Christopher Hitchens’ public persona may be enough though, in that he was prolific through essays and public appearances.
I came to know of Christopher Hitchens through his book “god is not great, how religion poisons everything“. I had just finished reading Richard Dawkins’ book “The God Delusion” and was looking for a similar type of subject for which to keep reading. I was struck by his writing style and how he ripped apart arguments that would easily offend the faithful. Being somewhat of a person who lacks empathy for the silly ones among us, I felt a kindred spirit kind of feeling as I continued reading.
After reading the book, I searched for Hitchens on youtube to see if he had any thoughts to share on video. I was gobsmacked by what I saw! It was a treasure trove of debates, appearances, recollections and stoic braveness in the face of death.
It was through these videos that I came to know him. It was enough. A fierce debater with an incredible reservoir of knowledge. A performer at heart who could make an audience laugh at just the right time. A raconteur as only someone who has really “been there and done that” could attest. A person who did not suffer fools gladly. A man of fierce principle who stood by what he thought and felt.
His passionate defense of his good friend Salman Rushdie . While others in Rushdie’s circle of friends deserted him, Hitchens stood by him and shielded him from the people who wanted Rushdie dead. He had Rushdie in his home, effectively risking his own life to help his friend. A truer friend would be hard to find.
But it was in his handling of his sickness and ultimate death that showed me the great strength of this man of principle and honour. It was during this time that he did not waiver in his beliefs. It was in this time that he continued debating..and winning.

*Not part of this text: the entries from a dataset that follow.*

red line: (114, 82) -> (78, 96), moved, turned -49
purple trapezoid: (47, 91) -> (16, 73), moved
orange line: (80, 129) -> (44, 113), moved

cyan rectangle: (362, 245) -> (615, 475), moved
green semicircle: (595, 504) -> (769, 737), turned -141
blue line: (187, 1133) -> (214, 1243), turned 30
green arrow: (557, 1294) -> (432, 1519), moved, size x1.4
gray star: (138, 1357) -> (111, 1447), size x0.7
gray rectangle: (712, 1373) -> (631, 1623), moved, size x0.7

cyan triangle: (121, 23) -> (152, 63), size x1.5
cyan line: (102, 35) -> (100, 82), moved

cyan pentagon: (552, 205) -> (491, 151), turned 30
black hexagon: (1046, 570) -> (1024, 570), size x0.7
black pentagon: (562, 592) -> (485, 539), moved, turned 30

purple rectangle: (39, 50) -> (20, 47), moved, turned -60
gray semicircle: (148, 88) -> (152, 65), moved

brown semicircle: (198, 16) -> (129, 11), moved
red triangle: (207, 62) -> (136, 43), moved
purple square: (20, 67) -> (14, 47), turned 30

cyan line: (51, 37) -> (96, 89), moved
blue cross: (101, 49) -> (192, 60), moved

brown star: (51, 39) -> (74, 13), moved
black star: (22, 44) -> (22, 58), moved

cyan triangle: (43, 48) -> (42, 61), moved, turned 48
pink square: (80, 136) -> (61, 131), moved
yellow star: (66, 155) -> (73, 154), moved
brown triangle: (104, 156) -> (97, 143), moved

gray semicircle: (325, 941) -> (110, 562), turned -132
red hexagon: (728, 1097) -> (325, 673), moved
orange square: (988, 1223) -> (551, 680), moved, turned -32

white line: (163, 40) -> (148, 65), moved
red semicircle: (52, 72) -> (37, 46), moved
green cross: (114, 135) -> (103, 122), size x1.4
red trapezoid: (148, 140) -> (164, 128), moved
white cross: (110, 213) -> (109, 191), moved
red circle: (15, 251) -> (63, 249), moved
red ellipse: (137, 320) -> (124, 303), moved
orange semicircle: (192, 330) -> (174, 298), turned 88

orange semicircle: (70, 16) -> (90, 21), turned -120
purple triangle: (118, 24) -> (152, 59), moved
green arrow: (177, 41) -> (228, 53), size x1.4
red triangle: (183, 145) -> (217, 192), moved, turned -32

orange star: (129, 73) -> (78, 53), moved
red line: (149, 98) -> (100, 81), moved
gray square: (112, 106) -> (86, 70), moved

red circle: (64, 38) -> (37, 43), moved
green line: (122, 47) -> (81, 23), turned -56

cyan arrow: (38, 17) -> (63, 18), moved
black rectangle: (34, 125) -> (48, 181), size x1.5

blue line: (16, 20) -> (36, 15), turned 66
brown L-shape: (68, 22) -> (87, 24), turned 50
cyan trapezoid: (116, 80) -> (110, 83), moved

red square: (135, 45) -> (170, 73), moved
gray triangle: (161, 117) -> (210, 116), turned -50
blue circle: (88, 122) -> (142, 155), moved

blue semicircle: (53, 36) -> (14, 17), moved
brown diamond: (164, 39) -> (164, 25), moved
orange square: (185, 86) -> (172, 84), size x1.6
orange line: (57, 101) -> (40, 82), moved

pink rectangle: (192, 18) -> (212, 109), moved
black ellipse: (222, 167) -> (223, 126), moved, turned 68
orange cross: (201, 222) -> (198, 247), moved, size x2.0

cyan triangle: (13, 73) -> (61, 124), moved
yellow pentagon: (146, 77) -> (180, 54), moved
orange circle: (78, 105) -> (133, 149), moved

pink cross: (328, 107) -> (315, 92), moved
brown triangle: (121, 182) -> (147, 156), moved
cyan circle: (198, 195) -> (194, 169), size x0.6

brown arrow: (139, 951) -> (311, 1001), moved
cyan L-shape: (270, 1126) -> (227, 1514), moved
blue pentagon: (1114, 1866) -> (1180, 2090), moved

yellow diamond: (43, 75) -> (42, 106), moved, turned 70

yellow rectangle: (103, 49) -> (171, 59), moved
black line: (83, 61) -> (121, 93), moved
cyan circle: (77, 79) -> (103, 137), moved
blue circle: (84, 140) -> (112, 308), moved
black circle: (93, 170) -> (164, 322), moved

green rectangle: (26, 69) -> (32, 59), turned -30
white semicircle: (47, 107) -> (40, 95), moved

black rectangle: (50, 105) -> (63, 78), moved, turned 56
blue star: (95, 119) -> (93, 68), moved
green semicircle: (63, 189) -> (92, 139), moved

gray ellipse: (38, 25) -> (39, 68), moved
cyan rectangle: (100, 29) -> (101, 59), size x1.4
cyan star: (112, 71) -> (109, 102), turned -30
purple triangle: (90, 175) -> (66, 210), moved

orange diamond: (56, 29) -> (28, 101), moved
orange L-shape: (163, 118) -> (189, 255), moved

Winning against the like of Tony Blair, an accomplished speaker in his own right.
It was also in this time that his friends came out to tell the world what a great man earth will lose. Their love for him was evident and touching at the same time. They chose to do this while he was alive because they knew that there is no heaven for him to go to so that he could see and hear what is being said of him. Their testimonials were filled with ripe anecdotes which made me appreciate him more.
I understand the need for comfort that religion brings when people pass on. But the comfort people feel doesn’t make it true. When you’re gone, that’s it, no more you, in any form. Hitchens is gone but his body of work isn’t. That’s what will make him immortal.
I read his books and essays with the sound of his voice in my head. I respect his opinions because I know the amount of research he’s done to come to those opinions.
I never met him but I do miss him.
Goodnight Mr. Hitchens and thank you.